Sparks fly at GOP debate
Sparks fly at GOP debate   

The latest Republican presidential debate shows that the party's 2016 nomination race has, at least for now, turned into a fierce battle between Ted Cruz and Donald Trump.

No one expected this six months months ago. Then, Republican political strategists were simply waiting for Trump's bombastic reality-show campaign to implode, and for so-called "establishment" candidates to power past Cruz, who had called his own party's leader a liar, on the Senate floor.

Neither has happened. Cruz holds a slight lead over Trump in Iowa barely two weeks before the Feb. 1 caucuses. A win there would boost the Texas senator's attempt to overcome Trump's substantial lead in New Hampshire, which votes eight days later and will shape the contours of decisive primary fights thereafter.

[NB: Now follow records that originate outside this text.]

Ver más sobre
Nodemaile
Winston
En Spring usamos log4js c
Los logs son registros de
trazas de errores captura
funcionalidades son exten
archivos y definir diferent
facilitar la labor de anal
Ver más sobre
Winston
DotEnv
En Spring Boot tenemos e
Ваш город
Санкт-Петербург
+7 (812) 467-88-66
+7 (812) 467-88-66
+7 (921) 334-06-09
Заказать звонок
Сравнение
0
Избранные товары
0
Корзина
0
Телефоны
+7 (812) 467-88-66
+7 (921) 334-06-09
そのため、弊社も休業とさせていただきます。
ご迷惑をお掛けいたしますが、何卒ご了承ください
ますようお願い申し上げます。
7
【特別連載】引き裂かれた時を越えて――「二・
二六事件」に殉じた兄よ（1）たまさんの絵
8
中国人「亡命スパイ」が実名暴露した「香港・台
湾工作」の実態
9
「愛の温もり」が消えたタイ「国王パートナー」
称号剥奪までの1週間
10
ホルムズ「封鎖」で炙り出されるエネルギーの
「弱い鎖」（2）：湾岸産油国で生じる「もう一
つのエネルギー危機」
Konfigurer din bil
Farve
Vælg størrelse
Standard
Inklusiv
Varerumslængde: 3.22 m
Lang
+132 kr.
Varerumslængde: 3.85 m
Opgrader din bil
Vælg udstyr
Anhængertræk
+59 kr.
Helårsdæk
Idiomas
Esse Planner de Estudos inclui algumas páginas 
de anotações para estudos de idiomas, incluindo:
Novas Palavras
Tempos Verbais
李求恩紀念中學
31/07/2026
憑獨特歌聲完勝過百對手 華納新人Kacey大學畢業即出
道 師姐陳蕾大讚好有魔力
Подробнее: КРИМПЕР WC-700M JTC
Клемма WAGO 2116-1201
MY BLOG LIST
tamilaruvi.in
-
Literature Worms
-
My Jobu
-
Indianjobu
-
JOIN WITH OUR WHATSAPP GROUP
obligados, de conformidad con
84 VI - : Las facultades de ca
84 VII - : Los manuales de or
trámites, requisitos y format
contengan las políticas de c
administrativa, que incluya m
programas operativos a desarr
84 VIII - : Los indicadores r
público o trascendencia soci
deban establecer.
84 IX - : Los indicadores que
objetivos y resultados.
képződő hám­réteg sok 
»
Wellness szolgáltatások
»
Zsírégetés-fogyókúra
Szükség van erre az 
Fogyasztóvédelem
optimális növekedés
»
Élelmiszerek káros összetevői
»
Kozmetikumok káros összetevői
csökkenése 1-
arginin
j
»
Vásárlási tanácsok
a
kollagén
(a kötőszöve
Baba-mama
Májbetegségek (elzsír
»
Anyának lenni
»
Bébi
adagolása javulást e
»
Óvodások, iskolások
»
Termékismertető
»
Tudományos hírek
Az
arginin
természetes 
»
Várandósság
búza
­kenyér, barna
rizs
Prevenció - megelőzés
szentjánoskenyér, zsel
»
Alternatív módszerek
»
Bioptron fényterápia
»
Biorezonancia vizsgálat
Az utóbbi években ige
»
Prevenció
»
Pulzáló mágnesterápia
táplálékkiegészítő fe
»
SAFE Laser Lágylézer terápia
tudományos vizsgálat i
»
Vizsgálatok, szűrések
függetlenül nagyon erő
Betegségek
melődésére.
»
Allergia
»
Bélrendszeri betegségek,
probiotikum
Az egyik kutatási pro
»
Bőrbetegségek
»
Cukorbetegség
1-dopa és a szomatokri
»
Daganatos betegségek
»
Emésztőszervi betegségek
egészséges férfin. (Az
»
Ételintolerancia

Thursday night's debate on Fox Business Channel in Charleston, South Carolina, underscored the centrality of the Trump vs. Cruz dynamic that Republican veterans — who fear either would fare poorly in a general election — are gradually resigning themselves to.

Trump questioned Cruz's constitutional eligibility to serve as president, given his birth in Canada. Cruz, himself a constitutional lawyer, called it legally clear his mother's American citizen made him, too, a "natural-born citizen." Challenged by Cruz, Trump acknowledged he was raising the matter because of the senator's rising position in the polls.

Cruz, who hopes to seize control of the race in conservative Southern states in primaries after Iowa and New Hampshire, accused Trump of harboring "New York values" — which he defined as socially liberal, pro-abortion and gay marriage, focused on money and the media.

Trump called that "very insulting," and shot back with an emotional reference to how New Yorkers responded to the 9/11 attack on Manhattan. The fact that Cruz felt compelled to applaud at that point suggested that Trump won the exchange.

'Democrats are laughing less about Trump'
'Democrats are laughing less about Trump'   

Their rivals tried to elbow into the fray with middling success. New Jersey Gov.Chris Christie, seeking to portray himself as the toughest Republican leader for a dangerous world, scrapped with Florida Sen. Marco Rubio over ideology and political tactics.

Each man hopes a New Hampshire breakthrough can allow him to consolidate more-moderate mainstream Republicans and take on Trump and Cruz. So do former Florida Gov. Jeb Bush and Ohio Gov. John Kasich. But they, like Christie and Rubio, remained on the fringes of Thursday night's principal battles.

The candidate who struggled the most in the debate was retired neurosurgeon Ben Carson — who once challenged Trump in national polls. Yet Carson has faded amid questions about his command of policy questions and turbulence within his campaign team. In a night dominated by displays of political machismo, Carson's soft-spoken manner left him on the outside looking in.